* **TASK**
Filter the listing below down to the lines containing the word "dụng".

* **DATASET CONTENT**
◆ ◆ ◆ ◆ ◆ ◆ ◆
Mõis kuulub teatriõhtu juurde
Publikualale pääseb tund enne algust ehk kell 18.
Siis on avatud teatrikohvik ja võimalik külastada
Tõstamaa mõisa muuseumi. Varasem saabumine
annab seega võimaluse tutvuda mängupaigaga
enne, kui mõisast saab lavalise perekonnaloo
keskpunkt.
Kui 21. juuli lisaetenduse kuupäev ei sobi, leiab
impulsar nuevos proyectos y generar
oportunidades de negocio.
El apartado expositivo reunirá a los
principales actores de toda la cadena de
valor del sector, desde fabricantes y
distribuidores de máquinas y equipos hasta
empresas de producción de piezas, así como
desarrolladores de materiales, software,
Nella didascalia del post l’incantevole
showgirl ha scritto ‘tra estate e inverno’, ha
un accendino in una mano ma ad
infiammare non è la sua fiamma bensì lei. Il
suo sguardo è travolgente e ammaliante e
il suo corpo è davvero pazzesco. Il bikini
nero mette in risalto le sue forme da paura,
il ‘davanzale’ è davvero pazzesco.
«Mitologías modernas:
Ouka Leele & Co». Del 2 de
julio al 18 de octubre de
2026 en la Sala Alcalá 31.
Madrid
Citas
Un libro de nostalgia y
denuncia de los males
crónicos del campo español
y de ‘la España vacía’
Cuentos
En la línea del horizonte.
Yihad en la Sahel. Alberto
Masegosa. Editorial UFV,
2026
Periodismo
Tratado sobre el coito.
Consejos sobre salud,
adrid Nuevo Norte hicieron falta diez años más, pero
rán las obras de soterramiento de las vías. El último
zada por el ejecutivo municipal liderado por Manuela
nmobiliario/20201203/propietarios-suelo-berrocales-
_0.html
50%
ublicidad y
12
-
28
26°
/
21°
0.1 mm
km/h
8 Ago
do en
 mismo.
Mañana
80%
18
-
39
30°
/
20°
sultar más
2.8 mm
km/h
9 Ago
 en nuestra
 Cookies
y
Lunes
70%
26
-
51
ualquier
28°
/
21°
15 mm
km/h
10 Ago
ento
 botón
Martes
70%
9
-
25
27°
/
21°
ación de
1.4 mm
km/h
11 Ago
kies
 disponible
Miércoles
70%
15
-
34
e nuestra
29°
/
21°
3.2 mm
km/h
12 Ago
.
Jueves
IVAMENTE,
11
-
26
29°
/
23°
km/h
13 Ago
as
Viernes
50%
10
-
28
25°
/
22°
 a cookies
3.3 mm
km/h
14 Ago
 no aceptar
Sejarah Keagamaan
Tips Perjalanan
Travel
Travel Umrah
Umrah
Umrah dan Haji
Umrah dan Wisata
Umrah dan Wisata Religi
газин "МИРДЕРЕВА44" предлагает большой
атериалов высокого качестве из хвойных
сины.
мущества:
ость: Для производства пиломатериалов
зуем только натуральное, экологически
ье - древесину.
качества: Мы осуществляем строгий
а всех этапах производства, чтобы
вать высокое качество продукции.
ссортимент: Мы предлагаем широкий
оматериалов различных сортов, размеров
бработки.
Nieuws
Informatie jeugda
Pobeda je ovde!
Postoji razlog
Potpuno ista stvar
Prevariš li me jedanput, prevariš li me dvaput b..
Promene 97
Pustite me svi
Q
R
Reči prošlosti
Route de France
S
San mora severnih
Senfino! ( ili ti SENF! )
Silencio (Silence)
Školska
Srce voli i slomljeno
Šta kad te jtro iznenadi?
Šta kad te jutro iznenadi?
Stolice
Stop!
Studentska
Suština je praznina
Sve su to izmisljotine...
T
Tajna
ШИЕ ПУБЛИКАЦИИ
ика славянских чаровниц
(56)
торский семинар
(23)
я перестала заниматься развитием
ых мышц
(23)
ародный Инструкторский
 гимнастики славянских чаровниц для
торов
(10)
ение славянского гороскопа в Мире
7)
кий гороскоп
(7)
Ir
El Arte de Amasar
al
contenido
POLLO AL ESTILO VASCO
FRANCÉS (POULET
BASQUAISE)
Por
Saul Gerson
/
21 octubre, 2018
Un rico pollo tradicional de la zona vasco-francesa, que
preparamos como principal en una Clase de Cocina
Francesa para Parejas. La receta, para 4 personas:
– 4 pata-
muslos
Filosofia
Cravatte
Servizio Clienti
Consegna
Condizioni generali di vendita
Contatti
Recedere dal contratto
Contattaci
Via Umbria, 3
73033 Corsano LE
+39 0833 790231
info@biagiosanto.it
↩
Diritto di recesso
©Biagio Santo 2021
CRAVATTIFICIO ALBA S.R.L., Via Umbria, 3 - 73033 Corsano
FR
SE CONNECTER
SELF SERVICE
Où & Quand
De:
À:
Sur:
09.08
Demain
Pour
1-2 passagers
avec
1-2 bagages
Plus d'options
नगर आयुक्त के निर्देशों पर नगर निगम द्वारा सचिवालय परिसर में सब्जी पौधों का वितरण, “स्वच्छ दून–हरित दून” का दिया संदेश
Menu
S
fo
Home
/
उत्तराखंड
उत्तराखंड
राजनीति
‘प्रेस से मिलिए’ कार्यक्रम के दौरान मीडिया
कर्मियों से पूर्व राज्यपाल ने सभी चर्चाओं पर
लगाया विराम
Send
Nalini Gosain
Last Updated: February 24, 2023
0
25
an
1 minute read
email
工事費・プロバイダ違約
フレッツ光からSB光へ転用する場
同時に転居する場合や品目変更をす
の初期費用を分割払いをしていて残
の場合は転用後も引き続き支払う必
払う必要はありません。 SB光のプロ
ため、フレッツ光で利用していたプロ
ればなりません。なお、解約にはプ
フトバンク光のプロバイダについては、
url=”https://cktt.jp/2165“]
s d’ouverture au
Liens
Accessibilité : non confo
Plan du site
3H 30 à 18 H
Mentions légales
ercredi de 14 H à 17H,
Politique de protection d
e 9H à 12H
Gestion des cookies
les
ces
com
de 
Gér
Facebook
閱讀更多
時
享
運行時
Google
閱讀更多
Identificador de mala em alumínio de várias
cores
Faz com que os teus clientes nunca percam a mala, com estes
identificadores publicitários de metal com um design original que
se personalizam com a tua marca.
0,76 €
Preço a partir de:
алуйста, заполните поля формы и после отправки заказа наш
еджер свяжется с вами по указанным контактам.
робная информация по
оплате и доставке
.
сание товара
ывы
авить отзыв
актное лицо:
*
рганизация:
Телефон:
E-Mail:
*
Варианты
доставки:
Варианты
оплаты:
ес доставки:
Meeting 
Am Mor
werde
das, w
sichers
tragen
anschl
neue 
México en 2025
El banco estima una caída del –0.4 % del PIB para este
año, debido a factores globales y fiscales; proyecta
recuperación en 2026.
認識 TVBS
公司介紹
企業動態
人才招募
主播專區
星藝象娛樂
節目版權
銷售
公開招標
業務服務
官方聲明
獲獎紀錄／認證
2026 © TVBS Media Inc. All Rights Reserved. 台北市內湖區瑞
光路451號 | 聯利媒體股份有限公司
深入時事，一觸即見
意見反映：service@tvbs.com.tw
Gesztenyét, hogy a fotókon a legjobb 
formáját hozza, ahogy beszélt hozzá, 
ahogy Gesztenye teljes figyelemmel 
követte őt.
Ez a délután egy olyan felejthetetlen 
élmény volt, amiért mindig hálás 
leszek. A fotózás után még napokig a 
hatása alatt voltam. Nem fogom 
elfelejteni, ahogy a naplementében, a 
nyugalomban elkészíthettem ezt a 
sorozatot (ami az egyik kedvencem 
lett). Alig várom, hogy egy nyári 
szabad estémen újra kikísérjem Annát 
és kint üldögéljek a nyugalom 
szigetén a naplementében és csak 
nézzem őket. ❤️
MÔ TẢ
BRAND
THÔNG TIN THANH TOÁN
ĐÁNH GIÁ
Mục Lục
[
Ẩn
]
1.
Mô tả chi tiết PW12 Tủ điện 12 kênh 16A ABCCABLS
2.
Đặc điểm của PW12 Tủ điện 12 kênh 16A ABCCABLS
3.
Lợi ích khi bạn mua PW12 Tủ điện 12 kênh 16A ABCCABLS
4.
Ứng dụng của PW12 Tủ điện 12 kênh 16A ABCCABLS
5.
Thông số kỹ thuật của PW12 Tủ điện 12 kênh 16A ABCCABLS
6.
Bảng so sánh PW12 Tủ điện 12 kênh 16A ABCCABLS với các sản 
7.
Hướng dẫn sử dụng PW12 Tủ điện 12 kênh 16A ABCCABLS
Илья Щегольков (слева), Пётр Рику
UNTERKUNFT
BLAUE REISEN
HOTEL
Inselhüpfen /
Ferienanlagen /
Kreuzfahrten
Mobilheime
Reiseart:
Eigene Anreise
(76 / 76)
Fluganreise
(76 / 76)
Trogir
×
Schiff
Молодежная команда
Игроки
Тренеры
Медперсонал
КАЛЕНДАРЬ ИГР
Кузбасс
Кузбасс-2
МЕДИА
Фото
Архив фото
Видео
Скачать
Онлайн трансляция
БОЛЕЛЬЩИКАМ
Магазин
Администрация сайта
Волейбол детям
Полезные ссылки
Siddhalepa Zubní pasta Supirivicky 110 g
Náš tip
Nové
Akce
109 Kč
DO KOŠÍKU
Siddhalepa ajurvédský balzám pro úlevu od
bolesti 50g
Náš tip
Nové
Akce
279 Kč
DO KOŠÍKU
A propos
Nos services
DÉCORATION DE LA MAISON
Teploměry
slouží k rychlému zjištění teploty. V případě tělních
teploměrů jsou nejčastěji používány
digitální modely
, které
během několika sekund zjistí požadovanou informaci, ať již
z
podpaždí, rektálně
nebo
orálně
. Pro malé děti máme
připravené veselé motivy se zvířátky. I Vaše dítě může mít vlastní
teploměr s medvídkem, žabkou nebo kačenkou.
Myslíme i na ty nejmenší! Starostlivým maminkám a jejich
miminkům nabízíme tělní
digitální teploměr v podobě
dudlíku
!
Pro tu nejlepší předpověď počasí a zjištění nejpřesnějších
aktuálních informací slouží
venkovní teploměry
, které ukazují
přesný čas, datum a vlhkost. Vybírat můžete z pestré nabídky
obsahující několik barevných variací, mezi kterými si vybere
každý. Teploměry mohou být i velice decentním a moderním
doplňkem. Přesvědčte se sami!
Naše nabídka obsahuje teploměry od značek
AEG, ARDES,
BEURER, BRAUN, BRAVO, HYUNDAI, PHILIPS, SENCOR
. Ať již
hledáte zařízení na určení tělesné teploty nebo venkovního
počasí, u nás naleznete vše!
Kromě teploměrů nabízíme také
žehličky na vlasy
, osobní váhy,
◆ ◆ ◆ ◆ ◆ ◆ ◆
* **YOUR SOLUTION**
Ứng dụng của PW12 Tủ điện 12 kênh 16A ABCCABLS
Hướng dẫn sử dụng PW12 Tủ điện 12 kênh 16A ABCCABLS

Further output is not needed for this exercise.